A good story to me requires seamless integration of good narration, character development and plot. The story needs to go somewhere, have a compelling main character who you like and are committed to, and has to face struggles that invest and engage the reader. The most important thing a book needs is a good narrator. How are we, the spectators of this tale being toured through this world tailored for us before our eyes? Having a powerful narrator, as well as a realistic protagonist, then supported through seamless integration of plot makes for a fabulous story. The Book Thief by Markus Zusak contains all of these necessary ingredients and is a book I would highly suggest reading.
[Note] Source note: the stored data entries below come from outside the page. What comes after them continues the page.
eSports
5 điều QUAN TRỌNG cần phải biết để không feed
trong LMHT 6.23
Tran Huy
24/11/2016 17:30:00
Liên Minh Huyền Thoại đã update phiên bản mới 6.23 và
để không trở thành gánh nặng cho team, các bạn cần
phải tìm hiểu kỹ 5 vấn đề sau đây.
The Book Thief’s strongest quality is its narrator, Death himself. The story follows death during the holocaust and a girl who sparks his interest, Liesel Meminger. When I began reading the book, I was introduced to death’s writing style, where he begins the novel with “First the colors. Then the humans. That's how I usually see things. Or at least, how I try.”(3) Right away, I was hit with poetry, and a wish to read more. As we read, we learn that death is very similar, to a regular human, the only differences being him living forever and having an ever important job, taking the souls to beyond. Death is at every tragedy, every accident, every time someone dies, death comes, takes them away, and then he's off to the next death. As this book takes place during WW2, death is busier than ever, taking the souls of both sides of the war. The way Death talks about, well death is similar to how a man would talk about his job. To death, it's just how he “lives”. When Death writes, he mixes a flow of very poetic, impartial literature and intersperses it with facts about the subject at hand. Death, our narrator is reciting the story of Liesel Meminger while adding in details that only he would have known. This leads to the “full” story being told of Liesel’s life.
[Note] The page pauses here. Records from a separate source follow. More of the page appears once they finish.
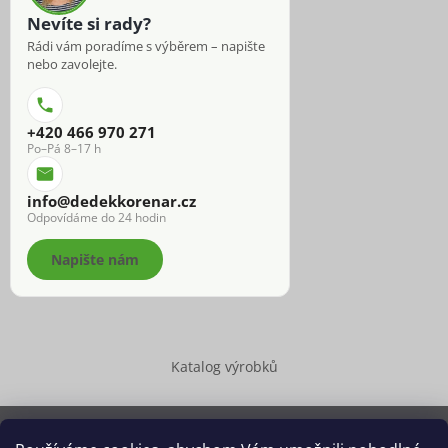
Nevíte si rady?
Rádi vám poradíme s výběrem – napište
nebo zavolejte.
+420 466 970 271
Po–Pá 8–17 h
info@dedekkorenar.cz
Odpovídáme do 24 hodin
Napište nám
Katalog výrobků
Liesel Meminger is a different character than death, but just as complex and compelling. She is a German girl, and “The Book Thief” of this story. Liesel is a “pure” German, and gets to continue to live with her family through the Holocaust. Her Aunt and Uncle(especially her father in particular), are very against the Holocaust, but are very quiet about it, blending in with the rest of the Nazi Party. Her Uncle teaches her to always form her own ideas, and during her life with them, she lives as diverse a life as she can with them. While going to her brother’s funeral(he died on the train to their Aunt and Uncle), Liesel discovers a book on gravedigging. Not being able to read but still curious, she takes the book to her uncle the day after, and he secretly teaches her to read. Liesel steals a total of nine books, with others being given to her as gifts on christmases or birthdays. With every book, Liesel grows smarter, and her craving to read grows, even though it was highly illegal at the time. Liesel’s love for words lead her to stand up for what she believes in and even saves her life later in the book at the height of the plot.
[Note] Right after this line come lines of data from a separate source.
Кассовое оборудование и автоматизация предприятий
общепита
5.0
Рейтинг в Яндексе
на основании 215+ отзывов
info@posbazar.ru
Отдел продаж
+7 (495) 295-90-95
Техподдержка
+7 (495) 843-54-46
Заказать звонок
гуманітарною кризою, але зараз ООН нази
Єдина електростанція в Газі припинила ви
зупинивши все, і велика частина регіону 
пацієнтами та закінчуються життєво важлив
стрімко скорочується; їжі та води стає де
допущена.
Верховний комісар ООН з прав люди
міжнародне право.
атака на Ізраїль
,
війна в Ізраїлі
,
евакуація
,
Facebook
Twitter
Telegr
The way Liesel’s story is told by Death often has him hint at the climax of the book, where Liesel’s entire village(except for her) due to her love of words. Halfway through the book, death hints at what happens, but so briefly that you just have to continue to read to learn what happened, and while you vaguely know where the story ends, you never truly know until you finish, and the sense of mystery created by these characters you are so invested in leads to a fantastic climax, which leaves you strangely satisfied, where here most books leave you wanting more.